Like the original key concepts, these make digital literacy more accessible to teachers and students by providing central ideas that can be addressed throughout students’ school careers at different levels of sophistication and in different contexts.
What are the connections between the work of your organization and media literacy?
Media literacy is the absolute core of everything we do. All of our resources are aimed at providing youth – either directly or through parents, teachers and other sources – with the media literacy and critical thinking skills they need to be engaged and thoughtful consumers of media. We have also been a part of the effort to get media literacy, and now digital literacy, into the formal curriculum of each Canadian province and territory, and a lot of what we do is highlighting for teachers where those are already found in the curriculum they’re teaching to students.

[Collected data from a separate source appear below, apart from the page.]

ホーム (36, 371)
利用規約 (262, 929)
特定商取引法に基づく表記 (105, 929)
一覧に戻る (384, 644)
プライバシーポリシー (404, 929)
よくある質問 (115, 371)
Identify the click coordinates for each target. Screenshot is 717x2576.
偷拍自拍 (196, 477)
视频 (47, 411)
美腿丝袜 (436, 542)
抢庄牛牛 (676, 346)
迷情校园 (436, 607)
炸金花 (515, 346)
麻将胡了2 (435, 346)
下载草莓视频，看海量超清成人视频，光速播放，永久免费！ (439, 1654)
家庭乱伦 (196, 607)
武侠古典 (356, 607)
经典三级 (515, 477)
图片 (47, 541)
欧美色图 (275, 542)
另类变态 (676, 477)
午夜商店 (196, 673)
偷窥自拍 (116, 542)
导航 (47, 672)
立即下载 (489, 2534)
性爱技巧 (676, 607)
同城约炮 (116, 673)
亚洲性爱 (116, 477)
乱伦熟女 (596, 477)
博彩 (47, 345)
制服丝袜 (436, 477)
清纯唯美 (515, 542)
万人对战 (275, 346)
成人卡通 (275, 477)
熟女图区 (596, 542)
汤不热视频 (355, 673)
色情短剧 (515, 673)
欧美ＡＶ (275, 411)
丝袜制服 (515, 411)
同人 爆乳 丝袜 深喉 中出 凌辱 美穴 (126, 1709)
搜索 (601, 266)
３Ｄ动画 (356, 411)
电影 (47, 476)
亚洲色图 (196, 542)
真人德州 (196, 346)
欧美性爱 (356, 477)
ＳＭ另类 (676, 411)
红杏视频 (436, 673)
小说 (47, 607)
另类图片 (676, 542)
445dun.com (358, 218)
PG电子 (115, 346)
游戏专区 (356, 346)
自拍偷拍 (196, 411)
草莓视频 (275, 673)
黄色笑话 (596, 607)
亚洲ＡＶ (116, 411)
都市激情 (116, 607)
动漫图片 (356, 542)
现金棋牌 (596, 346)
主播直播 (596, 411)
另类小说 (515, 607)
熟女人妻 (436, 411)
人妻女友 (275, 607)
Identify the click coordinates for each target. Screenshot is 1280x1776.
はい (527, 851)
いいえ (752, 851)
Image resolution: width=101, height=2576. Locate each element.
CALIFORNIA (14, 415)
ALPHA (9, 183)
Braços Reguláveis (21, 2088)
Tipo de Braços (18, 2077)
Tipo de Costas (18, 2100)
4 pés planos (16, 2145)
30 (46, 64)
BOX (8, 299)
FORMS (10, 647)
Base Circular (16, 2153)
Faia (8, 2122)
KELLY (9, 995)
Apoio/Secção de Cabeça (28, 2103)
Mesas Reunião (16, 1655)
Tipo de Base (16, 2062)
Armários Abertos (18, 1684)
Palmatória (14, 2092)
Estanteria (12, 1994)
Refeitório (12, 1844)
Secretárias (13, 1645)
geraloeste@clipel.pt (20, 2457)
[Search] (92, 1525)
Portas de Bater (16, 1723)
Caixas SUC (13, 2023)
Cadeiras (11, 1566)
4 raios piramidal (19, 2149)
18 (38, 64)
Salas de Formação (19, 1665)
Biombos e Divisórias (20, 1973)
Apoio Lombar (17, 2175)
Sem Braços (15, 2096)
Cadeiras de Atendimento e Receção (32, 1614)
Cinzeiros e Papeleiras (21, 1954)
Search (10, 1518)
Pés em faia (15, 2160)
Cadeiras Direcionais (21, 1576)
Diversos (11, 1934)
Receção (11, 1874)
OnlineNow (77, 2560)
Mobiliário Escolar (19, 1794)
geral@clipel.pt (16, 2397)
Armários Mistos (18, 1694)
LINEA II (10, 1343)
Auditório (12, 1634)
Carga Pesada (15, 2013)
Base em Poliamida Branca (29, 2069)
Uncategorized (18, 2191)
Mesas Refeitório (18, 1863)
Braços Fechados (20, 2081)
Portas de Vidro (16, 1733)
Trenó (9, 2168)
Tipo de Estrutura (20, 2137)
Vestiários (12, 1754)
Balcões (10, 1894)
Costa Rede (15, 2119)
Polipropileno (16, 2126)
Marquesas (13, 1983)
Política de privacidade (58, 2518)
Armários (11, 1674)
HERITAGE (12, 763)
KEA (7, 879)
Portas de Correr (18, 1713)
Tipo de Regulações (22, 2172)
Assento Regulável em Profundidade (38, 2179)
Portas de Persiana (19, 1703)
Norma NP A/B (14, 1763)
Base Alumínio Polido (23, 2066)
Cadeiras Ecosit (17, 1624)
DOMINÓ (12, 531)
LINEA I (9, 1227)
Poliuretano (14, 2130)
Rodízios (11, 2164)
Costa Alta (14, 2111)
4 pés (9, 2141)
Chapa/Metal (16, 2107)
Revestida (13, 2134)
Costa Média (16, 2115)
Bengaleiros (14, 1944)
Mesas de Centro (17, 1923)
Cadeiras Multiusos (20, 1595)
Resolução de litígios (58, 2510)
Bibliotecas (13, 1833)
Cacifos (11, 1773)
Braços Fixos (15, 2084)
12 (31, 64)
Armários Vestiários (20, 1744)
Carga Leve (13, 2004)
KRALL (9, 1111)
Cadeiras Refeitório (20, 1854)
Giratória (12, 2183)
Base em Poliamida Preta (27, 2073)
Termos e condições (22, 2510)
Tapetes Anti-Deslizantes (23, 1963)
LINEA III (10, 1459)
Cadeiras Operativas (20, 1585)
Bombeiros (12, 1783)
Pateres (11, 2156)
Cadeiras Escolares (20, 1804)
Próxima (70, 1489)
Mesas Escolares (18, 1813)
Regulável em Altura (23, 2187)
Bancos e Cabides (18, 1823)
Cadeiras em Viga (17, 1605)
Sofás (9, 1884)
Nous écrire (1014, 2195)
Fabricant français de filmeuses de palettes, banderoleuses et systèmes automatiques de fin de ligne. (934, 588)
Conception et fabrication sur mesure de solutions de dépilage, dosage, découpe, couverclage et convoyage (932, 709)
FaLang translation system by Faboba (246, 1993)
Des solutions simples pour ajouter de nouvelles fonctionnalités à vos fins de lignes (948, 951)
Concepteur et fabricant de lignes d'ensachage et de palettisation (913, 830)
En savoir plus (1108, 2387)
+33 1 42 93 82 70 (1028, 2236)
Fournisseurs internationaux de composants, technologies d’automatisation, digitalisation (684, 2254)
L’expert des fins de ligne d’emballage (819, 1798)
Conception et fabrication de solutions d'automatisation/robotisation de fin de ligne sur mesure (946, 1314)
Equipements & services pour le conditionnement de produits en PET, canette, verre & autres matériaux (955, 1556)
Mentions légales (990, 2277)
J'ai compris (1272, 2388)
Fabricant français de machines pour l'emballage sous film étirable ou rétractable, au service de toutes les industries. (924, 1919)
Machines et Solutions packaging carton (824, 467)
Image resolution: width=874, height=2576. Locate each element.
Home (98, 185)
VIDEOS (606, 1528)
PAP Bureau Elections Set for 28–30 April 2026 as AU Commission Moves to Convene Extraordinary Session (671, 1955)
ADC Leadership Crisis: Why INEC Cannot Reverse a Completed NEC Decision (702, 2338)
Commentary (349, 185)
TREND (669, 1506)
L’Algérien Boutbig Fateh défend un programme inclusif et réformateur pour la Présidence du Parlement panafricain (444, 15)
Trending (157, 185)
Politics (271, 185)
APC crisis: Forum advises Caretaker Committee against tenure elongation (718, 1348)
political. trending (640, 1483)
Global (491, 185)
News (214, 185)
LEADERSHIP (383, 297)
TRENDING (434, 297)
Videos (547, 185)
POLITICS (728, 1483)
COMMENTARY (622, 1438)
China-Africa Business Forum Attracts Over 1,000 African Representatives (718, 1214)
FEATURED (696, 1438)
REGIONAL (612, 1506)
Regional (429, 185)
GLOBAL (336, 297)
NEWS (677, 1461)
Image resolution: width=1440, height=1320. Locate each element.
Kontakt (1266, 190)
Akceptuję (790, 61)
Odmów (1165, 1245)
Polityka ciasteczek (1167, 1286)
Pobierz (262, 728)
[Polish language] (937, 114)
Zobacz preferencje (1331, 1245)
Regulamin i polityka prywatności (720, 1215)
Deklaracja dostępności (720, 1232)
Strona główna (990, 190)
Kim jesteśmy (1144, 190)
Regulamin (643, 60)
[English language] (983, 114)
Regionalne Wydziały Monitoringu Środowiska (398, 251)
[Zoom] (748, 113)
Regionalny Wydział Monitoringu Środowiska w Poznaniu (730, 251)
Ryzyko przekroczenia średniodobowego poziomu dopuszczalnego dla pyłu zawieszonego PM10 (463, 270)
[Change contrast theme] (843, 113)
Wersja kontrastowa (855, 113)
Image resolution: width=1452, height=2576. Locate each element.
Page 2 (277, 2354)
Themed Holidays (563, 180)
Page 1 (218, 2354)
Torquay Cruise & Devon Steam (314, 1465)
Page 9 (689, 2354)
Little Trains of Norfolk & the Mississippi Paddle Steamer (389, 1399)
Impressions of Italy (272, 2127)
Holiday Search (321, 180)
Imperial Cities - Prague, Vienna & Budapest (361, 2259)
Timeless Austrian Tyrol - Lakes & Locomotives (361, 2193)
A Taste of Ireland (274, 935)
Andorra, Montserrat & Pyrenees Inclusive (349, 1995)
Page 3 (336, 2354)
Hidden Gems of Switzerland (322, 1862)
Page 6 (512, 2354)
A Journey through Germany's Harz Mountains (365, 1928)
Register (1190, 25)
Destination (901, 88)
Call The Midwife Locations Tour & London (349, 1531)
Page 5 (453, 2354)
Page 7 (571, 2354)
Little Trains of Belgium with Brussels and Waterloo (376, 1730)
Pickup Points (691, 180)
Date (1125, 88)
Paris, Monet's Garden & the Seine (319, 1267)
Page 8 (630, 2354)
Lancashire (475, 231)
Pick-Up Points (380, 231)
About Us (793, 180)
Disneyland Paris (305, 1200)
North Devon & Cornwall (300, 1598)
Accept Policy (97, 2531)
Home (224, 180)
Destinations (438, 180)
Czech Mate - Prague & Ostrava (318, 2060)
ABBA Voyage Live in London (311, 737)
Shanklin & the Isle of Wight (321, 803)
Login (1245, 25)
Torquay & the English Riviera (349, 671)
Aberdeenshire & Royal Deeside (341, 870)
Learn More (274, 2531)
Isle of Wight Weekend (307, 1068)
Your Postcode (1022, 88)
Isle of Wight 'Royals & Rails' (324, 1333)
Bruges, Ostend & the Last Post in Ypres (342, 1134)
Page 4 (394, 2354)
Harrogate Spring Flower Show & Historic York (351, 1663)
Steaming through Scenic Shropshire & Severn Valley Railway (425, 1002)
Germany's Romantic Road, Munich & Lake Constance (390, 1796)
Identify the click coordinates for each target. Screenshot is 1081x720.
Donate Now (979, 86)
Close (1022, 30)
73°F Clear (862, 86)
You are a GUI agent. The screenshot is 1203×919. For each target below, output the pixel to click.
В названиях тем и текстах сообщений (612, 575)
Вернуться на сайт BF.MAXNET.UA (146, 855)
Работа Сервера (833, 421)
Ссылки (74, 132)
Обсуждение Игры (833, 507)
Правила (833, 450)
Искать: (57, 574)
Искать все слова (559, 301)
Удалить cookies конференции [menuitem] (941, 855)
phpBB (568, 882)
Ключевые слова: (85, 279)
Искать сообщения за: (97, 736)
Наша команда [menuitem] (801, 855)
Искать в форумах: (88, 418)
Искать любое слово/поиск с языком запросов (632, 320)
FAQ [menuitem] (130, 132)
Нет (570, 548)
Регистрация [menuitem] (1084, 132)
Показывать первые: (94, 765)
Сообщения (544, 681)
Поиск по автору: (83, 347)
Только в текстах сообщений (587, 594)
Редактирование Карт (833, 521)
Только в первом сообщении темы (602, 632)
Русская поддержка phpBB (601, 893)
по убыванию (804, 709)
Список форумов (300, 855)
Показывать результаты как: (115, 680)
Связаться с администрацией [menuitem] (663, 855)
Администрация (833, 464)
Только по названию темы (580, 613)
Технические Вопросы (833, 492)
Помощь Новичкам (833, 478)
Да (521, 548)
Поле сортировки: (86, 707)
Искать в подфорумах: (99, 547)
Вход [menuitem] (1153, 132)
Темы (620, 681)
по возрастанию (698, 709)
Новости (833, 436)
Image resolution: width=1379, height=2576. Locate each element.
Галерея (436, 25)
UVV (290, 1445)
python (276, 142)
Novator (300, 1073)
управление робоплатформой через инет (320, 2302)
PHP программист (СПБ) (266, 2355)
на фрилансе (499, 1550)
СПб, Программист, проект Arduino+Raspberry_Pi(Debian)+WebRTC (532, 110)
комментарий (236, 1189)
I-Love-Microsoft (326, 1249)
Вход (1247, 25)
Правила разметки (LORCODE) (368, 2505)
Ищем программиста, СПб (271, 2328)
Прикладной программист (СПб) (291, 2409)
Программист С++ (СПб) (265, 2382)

Why is media literacy important to you?
Media literacy is an essential skill for all of us, adults and youth alike. That’s been true for decades, and the arrival of networked and especially portable devices makes it even moreso: besides the steady rise in how much time we spend with media continues, the explosion in sources of media makes it more essential than ever that we use media mindfully and engage with it with a critical spirit, informed by the key concepts of media literacy. As more and more of our media is delivered via digital means – and as we increasingly become media creators as well as consumers – it’s becoming increasingly vital that youth learn not just the skills traditionally associated with digital or information literacy, such as the ability to find and evaluate information, but those relating to good digital citizenship such as the ability to recognize and avoid the “empathy traps” of online communication, an awareness of their right and power to promote positive values in their online environments, and the habits to balance their online and offline lives and to manage the media influences of both interactive and broadcast media.